On 02/16, Daniel Borkmann wrote:
> On 02/13/2019 12:42 AM, Stanislav Fomichev wrote:
> > Syzbot found out that running BPF_PROG_TEST_RUN with repeat=0xffffffff
> > makes process unkillable. The problem is that when CONFIG_PREEMPT is
> > enabled, we never see need_resched() return true. This is due to the
> > fact that preempt_enable() (which we do in bpf_test_run_one on each
> > iteration) now handles resched if it's needed.
> > 
> > Let's disable preemption for the whole run, not per test. In this case
> > we can properly see whether resched is needed.

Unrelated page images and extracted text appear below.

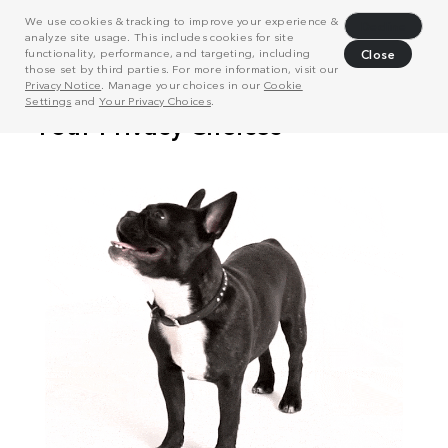
We use cookies & tracking to improve your experience &
Decline
analyze site usage. This includes cookies for site
functionality, performance, and targeting, including
Close
those set by third parties. For more information, visit our
Privacy Notice
. Manage your choices in our
Cookie
Settings
and
Your Privacy Choices
.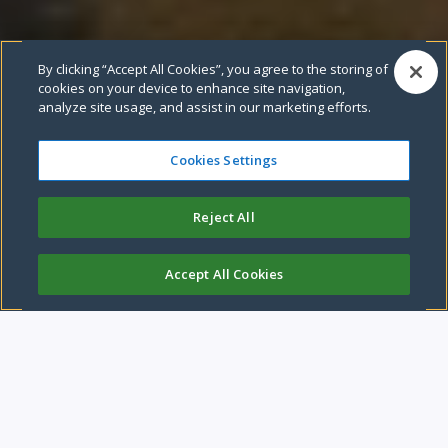
By clicking “Accept All Cookies”, you agree to the storing of
Pause video
cookies on your device to enhance site navigation,
analyze site usage, and assist in our marketing efforts.
Cookies Settings
Leeds City Council
Reject All
We are a compassionate and caring city, with a strong
economy.
Accept All Cookies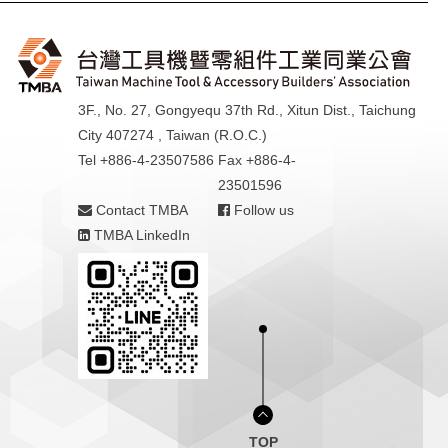
3F., No. 27, Gongyequ 37th Rd., Xitun Dist., Taichung
City 407274 , Taiwan (R.O.C.)
Tel +886-4-23507586
Fax +886-4-
23501596
Contact TMBA
Follow us
TMBA LinkedIn
TOP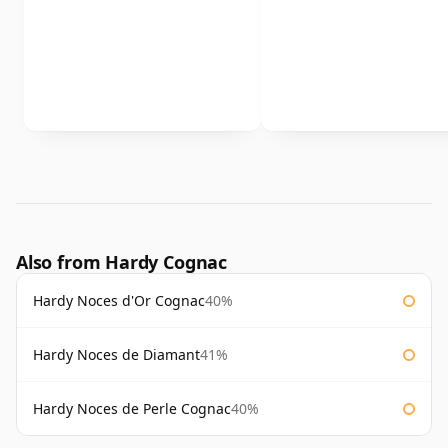
Also from Hardy Cognac
Hardy Noces d'Or Cognac
40%
Hardy Noces de Diamant
41%
Hardy Noces de Perle Cognac
40%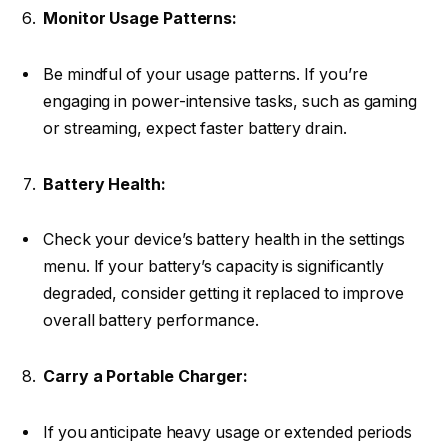
Monitor Usage Patterns:
Be mindful of your usage patterns. If you’re
engaging in power-intensive tasks, such as gaming
or streaming, expect faster battery drain.
Battery Health:
Check your device’s battery health in the settings
menu. If your battery’s capacity is significantly
degraded, consider getting it replaced to improve
overall battery performance.
Carry a Portable Charger:
If you anticipate heavy usage or extended periods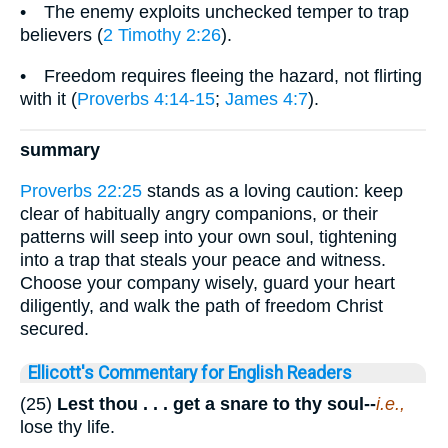
• The enemy exploits unchecked temper to trap
believers (
2 Timothy 2:26
).
• Freedom requires fleeing the hazard, not flirting
with it (
Proverbs 4:14-15
;
James 4:7
).
summary
Proverbs 22:25
stands as a loving caution: keep
clear of habitually angry companions, or their
patterns will seep into your own soul, tightening
into a trap that steals your peace and witness.
Choose your company wisely, guard your heart
diligently, and walk the path of freedom Christ
secured.
Ellicott's Commentary for English Readers
(25)
Lest thou . . . get a snare to thy soul--
i.e.,
lose thy life.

> > Let's also properly return -EINTR to the userspace in case of a signal
> > interrupt.
> > 
> > See recent discussion:
> > http://lore.kernel.org/netdev/CAH3MdRWHr4N8jei8jxDppXjmw-Nw=puNDLbu1dQOFQHxfU2onA@mail.gmail.com
> > 
> > I'll follow up with the same fix bpf_prog_test_run_flow_dissector in
> > bpf-next.
> > 
> > Reported-by: syzbot <syzkaller@googlegroups.com>
> > Signed-off-by: Stanislav Fomichev <sdf@google.com>
> > ---
> >  net/bpf/test_run.c | 45 ++++++++++++++++++++++++---------------------
> >  1 file changed, 24 insertions(+), 21 deletions(-)
> > 
> > diff --git a/net/bpf/test_run.c b/net/bpf/test_run.c
> > index fa2644d276ef..e31e1b20f7f4 100644
> > --- a/net/bpf/test_run.c
> > +++ b/net/bpf/test_run.c
> > @@ -13,27 +13,13 @@
> >  #include <net/sock.h>
> >  #include <net/tcp.h>
> >  
> > -static __always_inline u32 bpf_test_run_one(struct bpf_prog *prog, void *ctx,
> > -		struct bpf_cgroup_storage *storage[MAX_BPF_CGROUP_STORAGE_TYPE])
> > -{
> > -	u32 ret;
> > -
> > -	preempt_disable();
> > -	rcu_read_lock();
> > -	bpf_cgroup_storage_set(storage);
> > -	ret = BPF_PROG_RUN(prog, ctx);
> > -	rcu_read_unlock();
> > -	preempt_enable();
> > -
> > -	return ret;
> > -}
> > -
> > -static int bpf_test_run(struct bpf_prog *prog, void *ctx, u32 repeat, u32 *ret,
> > -			u32 *time)
> > +static int bpf_test_run(struct bpf_prog *prog, void *ctx, u32 repeat,
> > +			u32 *retval, u32 *time)
> >  {
> >  	struct bpf_cgroup_storage *storage[MAX_BPF_CGROUP_STORAGE_TYPE] = { 0 };
> >  	enum bpf_cgroup_storage_type stype;
> >  	u64 time_start, time_spent = 0;
> > +	int ret = 0;
> >  	u32 i;
> >  
> >  	for_each_cgroup_storage_type(stype) {
> > @@ -48,25 +34,42 @@ static int bpf_test_run(struct bpf_prog *prog, void *ctx, u32 repeat, u32 *ret,
> >  
> >  	if (!repeat)
> >  		repeat = 1;
> > +
> > +	rcu_read_lock();
> > +	preempt_disable();
> >  	time_start = ktime_get_ns();
> >  	for (i = 0; i < repeat; i++) {
> > -		*ret = bpf_test_run_one(prog, ctx, storage);
> > +		bpf_cgroup_storage_set(storage);
> > +		*retval = BPF_PROG_RUN(prog, ctx);
> > +
> > +		if (signal_pending(current)) {
> > +			ret = -EINTR;
> > +			break;
> > +		}
> 
> Wouldn't it be enough to just move the signal_pending() test to
> the above as you did to actually fix the unkillable issue? For
> CONFIG_PREEMPT the below need_resched() is never triggered as you
> mention as preempt_enable() handles rescheduling internally in
> this situation, so moving it only out should suffice.
> 
> The rationale for disabling preemption for the whole run is imho
> a bit different, namely that you would not screw up the ktime
> measurements due to rescheduling happening in between otherwise.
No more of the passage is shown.